* Problem to work on
Only the lines of the data below from the one with "traffic on loosened" through the one with "penetration resistance and bulk" are wanted. Repeat them exactly.

* Entries supplied
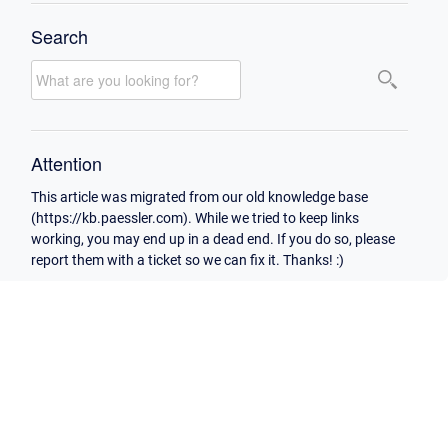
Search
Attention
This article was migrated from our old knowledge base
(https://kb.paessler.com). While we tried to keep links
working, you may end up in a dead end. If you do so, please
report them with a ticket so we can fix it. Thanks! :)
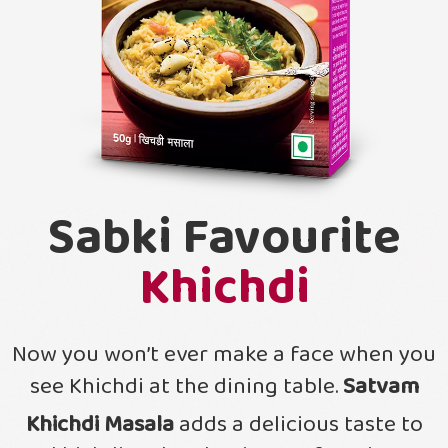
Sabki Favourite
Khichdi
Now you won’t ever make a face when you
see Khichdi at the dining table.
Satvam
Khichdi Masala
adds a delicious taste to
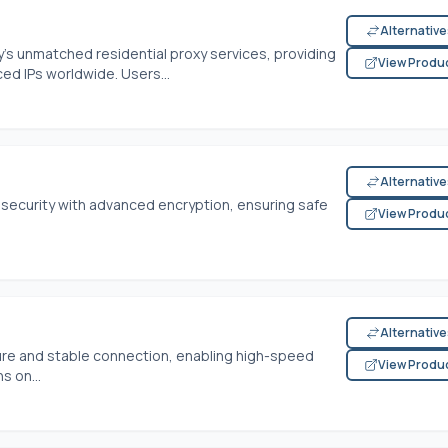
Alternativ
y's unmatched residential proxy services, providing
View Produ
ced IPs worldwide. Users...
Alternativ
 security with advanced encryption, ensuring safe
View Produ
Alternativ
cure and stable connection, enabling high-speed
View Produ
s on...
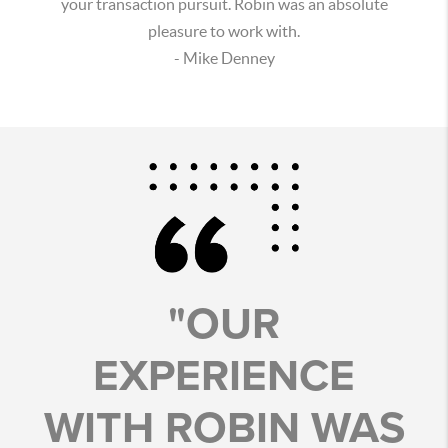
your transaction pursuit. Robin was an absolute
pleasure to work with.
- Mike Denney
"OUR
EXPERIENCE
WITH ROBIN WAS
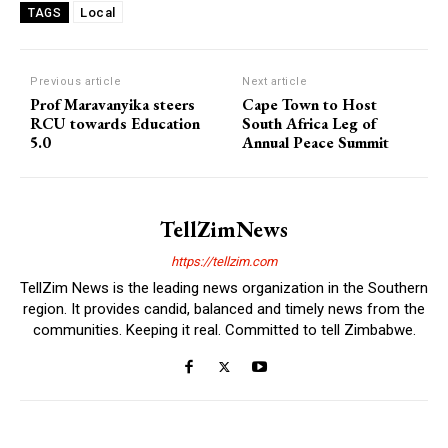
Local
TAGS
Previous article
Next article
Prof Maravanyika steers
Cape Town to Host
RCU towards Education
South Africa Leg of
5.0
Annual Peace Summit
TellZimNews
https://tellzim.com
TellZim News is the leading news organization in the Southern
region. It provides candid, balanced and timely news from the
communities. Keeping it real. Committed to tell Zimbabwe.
==
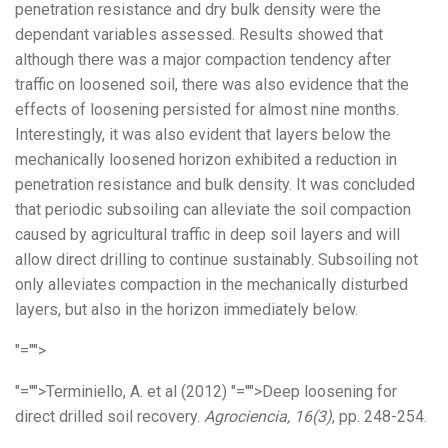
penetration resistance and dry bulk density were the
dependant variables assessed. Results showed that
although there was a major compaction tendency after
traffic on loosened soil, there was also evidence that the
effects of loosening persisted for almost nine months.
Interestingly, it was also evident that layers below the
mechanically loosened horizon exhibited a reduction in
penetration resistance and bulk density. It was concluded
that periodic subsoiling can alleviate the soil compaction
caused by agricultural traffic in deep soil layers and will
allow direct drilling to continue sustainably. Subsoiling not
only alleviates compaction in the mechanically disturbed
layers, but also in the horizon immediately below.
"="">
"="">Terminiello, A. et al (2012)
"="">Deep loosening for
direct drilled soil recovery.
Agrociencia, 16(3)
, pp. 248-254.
...
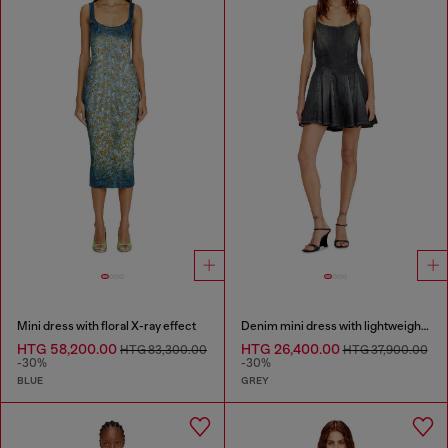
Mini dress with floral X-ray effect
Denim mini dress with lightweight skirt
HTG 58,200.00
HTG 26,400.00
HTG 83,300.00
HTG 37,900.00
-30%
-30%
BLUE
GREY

* Solution
traffic on loosened soil, there was also evidence that the
effects of loosening persisted for almost nine months.
Interestingly, it was also evident that layers below the
mechanically loosened horizon exhibited a reduction in
penetration resistance and bulk density. It was concluded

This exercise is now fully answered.